I can appreciate how much Google wanted to fix that "search buried inside an
app" problem, seeing as how they are a search company.

------
DonHopkins
>"Another step toward making our Chrome invisible."

Dammit, I think they have gone too far in making Chrome invisible!

I was scrolling up and down, comparing the picture of the old version of
Chrome with the picture of the new version of Chrome.

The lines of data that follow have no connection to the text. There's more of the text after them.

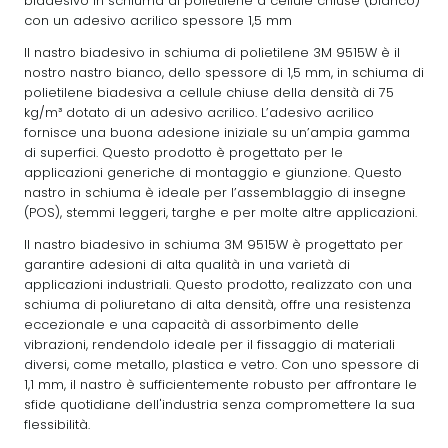
biadesivo in schiuma di polietilene a cellule chiuse (bianco)
con un adesivo acrilico spessore 1,5 mm
Il nastro biadesivo in schiuma di polietilene 3M 9515W è il
nostro nastro bianco, dello spessore di 1,5 mm, in schiuma di
polietilene biadesiva a cellule chiuse della densità di 75
kg/m³ dotato di un adesivo acrilico. L’adesivo acrilico
fornisce una buona adesione iniziale su un’ampia gamma
di superfici. Questo prodotto è progettato per le
applicazioni generiche di montaggio e giunzione. Questo
nastro in schiuma è ideale per l’assemblaggio di insegne
(POS), stemmi leggeri, targhe e per molte altre applicazioni.
Il nastro biadesivo in schiuma 3M 9515W è progettato per
garantire adesioni di alta qualità in una varietà di
applicazioni industriali. Questo prodotto, realizzato con una
schiuma di poliuretano di alta densità, offre una resistenza
eccezionale e una capacità di assorbimento delle
vibrazioni, rendendolo ideale per il fissaggio di materiali
diversi, come metallo, plastica e vetro. Con uno spessore di
1,1 mm, il nastro è sufficientemente robusto per affrontare le
sfide quotidiane dell'industria senza compromettere la sua
flessibilità.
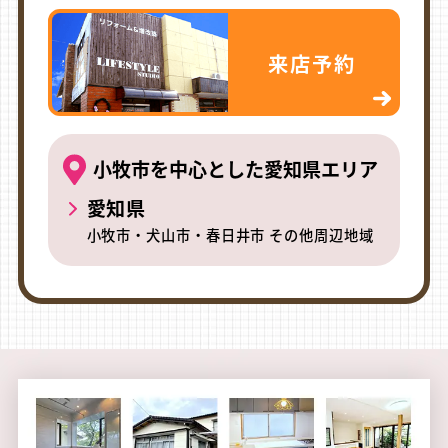
来店予約
小牧市を中心とした愛知県エリア
愛知県
小牧市・犬山市・春日井市 その他周辺地域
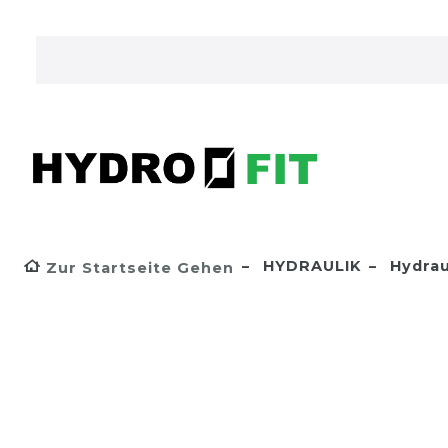
HYDRAULIK
Hydrau
Zur Startseite Gehen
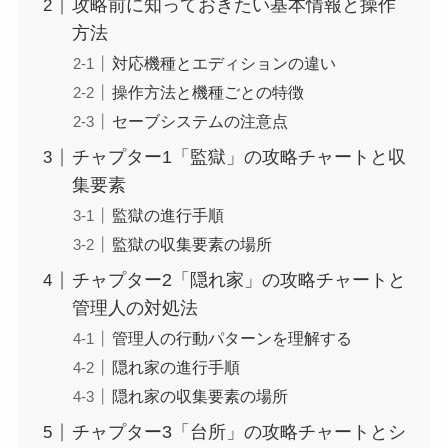
攻略前に知っておきたい基本情報と操作
方法
対応機種とエディションの違い
操作方法と機種ごとの特徴
セーブシステムの注意点
チャプター1「監獄」の攻略チャートと収
集要素
監獄の進行手順
監獄の収集要素の場所
チャプター2「隠れ家」の攻略チャートと
管理人の対処法
管理人の行動パターンを理解する
隠れ家の進行手順
隠れ家の収集要素の場所
チャプター3「台所」の攻略チャートとシ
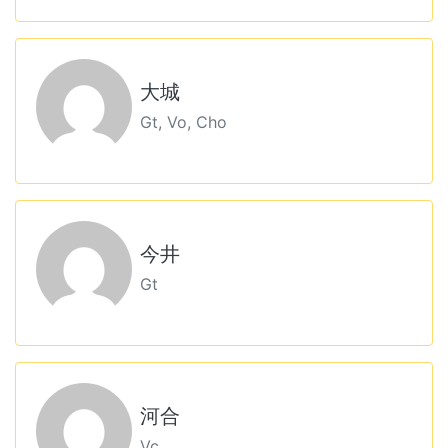
大城
Gt, Vo, Cho
今井
Gt
河合
Vc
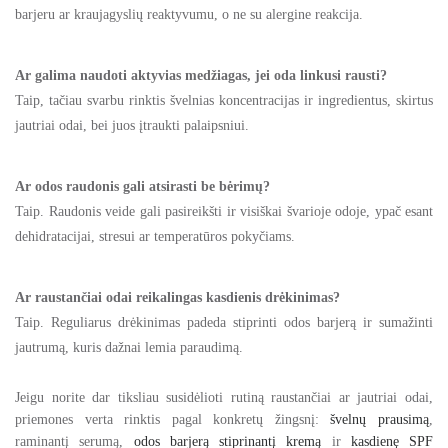
barjeru ar kraujagyslių reaktyvumu, o ne su alergine reakcija.
Ar galima naudoti aktyvias medžiagas, jei oda linkusi rausti?
Taip, tačiau svarbu rinktis švelnias koncentracijas ir ingredientus, skirtus
jautriai odai, bei juos įtraukti palaipsniui.
Ar odos raudonis gali atsirasti be bėrimų?
Taip. Raudonis veide gali pasireikšti ir visiškai švarioje odoje, ypač esant
dehidratacijai, stresui ar temperatūros pokyčiams.
Ar raustančiai odai reikalingas kasdienis drėkinimas?
Taip. Reguliarus drėkinimas padeda stiprinti odos barjerą ir sumažinti
jautrumą, kuris dažnai lemia paraudimą.
Jeigu norite dar tiksliau susidėlioti rutiną raustančiai ar jautriai odai,
priemones verta rinktis pagal konkretų žingsnį:
švelnų prausimą
,
raminantį serumą,
odos barjerą stiprinantį kremą
ir
kasdienę SPF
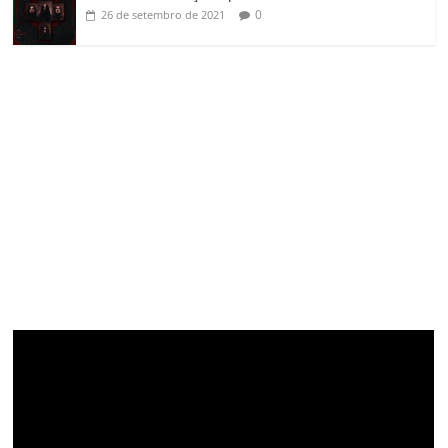
0
26 de setembro de 2021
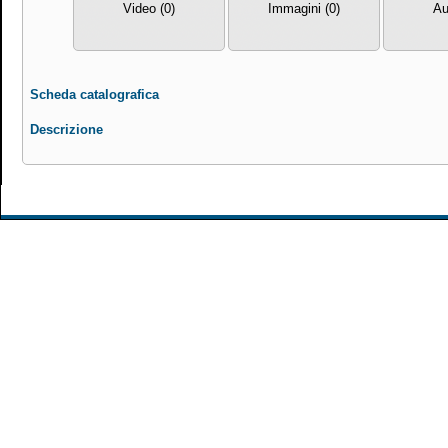
Video (0)
Immagini (0)
Au
Scheda catalografica
Descrizione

But I didn't actually have to scroll up and down to compare the old with the
new, because there was the new version of the Chrome interface running in the
window frame around the web page about Chrome that I was scrolling up and
down!

But Chrome is so invisible, it took me a while to actually break the frame and
see it there...

------
yellowbkpk
It's funny how much they subtitle their post here "Content, not Chrome", yet
in the most recent version of Chrome they removed the ability to disable the
"People" menu. The bug for this [0] has been marked wontfix, saying it's
"working as intended". Depending on how long your profile name is, that's an
awful lot of chrome taking up space from your content...

[0]
[https://code.google.com/p/chromium/issues/detail?id=496829](https://code.google.com/p/chromium/issues/detail?id=496829)

------
V-2
I don't know what it is with Google. Some of their products have great UX
(yeah, like Chrome - don't forget what desktop browsers looked like when it
first came out) while at the same time some are just horrible (Wave,
Hangouts...)

------
halosghost
I wish they would still take the “content, not Chrome” priority on the
Desktop. I know that removing the URL bar is something that breaks the web for
less savvy users, so I get the choice to make that option hard to find. But, a
minimalist experience (e.g., cVim, a vimperator/penta alternative for
chrom{e,ium}) almost requires this feature.

Since its complete removal, there is essentially no way to have a truly
minimal browsing experience on chromium…

------
andreamazz
For me the Chrome tabs merged with the app is one of the most confusing UI
choices I have ever witnessed. Glad to hear that it can be switched off
though.

------
anentropic
can they make it not so sluggish too... more like Firefox Android?